Rieux membuat gerakan menuju kereta, lalu memutar tubuh meninggalkan peron.

“Ya,” sahutnya. “Itu sepele.”

Satu-​satunya hal yang ia rekam dalam momen itu adalah pemandangan seorang penjaga stasiun sedang berjalan melintas menenteng sebuah wadah penuh berisi bangkai tikus.

Siang di hari yang sama, saat ia sedang memulai konsultasi, Rieux mendapat kunjungan dari seorang pria muda, seorang wartawan yang, katanya, sudah menelepon pagi tadi untuk menemuinya. Namanya adalah Raymond Rambert. Pendek, berbahu kotak, wajah tegas, dan mata jernih cerdas, Rambert mengenakan pakaian bergaya seorang olahragawan dan terlihat nyaman dengan dunia ini. Ia langsung menuju inti urusan. Ia sedang melakukan penyelidikan untuk sebuah surat kabat Paris terkemuka tentang kondisi hidup komunitas Arab di kota ini dan menginginkan informasi tentang kondisi kesehatan mereka. Rieux mengatakan padanya bahwa kesehatan mereka tidaklah bagus; tapi sebelum lebih jauh ia bertanya apakah wartawan itu bisa menyampaikan kebenaran ini.

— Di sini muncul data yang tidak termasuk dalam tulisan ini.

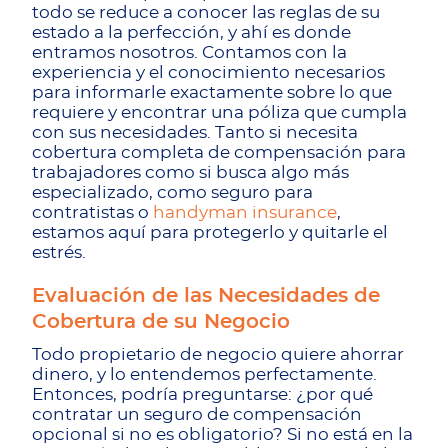
todo se reduce a conocer las reglas de su
estado a la perfección, y ahí es donde
entramos nosotros. Contamos con la
experiencia y el conocimiento necesarios
para informarle exactamente sobre lo que
requiere y encontrar una póliza que cumpla
con sus necesidades. Tanto si necesita
cobertura completa de compensación para
trabajadores como si busca algo más
especializado, como seguro para
contratistas o
handyman insurance
,
estamos aquí para protegerlo y quitarle el
estrés.
Evaluación de las Necesidades de
Cobertura de su Negocio
Todo propietario de negocio quiere ahorrar
dinero, y lo entendemos perfectamente.
Entonces, podría preguntarse: ¿por qué
contratar un seguro de compensación
opcional si no es obligatorio? Si no está en la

“Tentu,” kata si lawan bicara.

“Maksudku, bisakah Anda membuat kritik yang sifatnya menyeluruh?”

“Menyeluruh? Tidak, harus saya bilang tak bisa. Tapi pasti tidak akan ada dasar adanya kritik yang tak terbatas, bukan?”

Rieux dengan pelan menjawab bahwa hujatan total akan sungguh tak berdasar, tapi ia telah mengajukan pertanyaan ini hanya karena ia ingin tahu apakah reportase Rambert bisa digunakan untuk kepentingan yang lebih luas ataukah tidak.

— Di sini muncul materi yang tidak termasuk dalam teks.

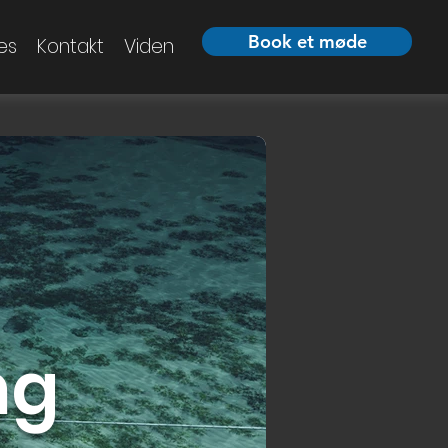
Book et møde
es
Kontakt
Viden
ng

“Aku hanya bisa mengizinkannya jika reportase ini tanpa adanya pembatasan. Jadi aku tidak akan memberikan Anda informasi apa pun demi memberikan kontribusi pada reportase Anda.”

“Anda bicara seperti Saint Just,” sang wartawan berkata sambil tersenyum.

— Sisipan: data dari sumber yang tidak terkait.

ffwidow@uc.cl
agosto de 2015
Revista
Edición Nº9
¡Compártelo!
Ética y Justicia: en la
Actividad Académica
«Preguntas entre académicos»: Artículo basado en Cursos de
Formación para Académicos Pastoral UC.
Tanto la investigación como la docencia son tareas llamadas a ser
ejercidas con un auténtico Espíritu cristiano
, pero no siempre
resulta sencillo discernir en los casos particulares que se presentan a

Tanpa mengeraskan suaranya, Rieux berkata bahwa ia tak tahu apa pun soal itu, tapi ini adalah bahasa seseorang yang lelah dengan dunia tempatnya hidup, namun masih punya perasaan terhadap sesama manusia dan oleh karena itu memutuskan untuk menolak ketidakadilan ataupun kompromi dalam bentuk apa pun. Rambert, sambil mengangkat bahu, menatap sang dokter.

“Kupikir saya mengerti,” katanya pada akhirnya, sambil bangkit.

Sang dokter menemaninya sampai ke pintu.

“Terima kasih karena sudah mengerti.”

Rambert tampak tak nyaman.

“Ya,” katanya, “saya paham. Maafkan saya karena telah mengganggu Anda.”

Sang dokter menjabat tangannya dan berkata bahwa ada sebuah laporan rumit harus dituliskan, tentang melonjaknya jumlah tikus yang mati di kota kecil itu belakangan ini.

“Ah!” seru Rambert. “Itu menarik bagi saya.”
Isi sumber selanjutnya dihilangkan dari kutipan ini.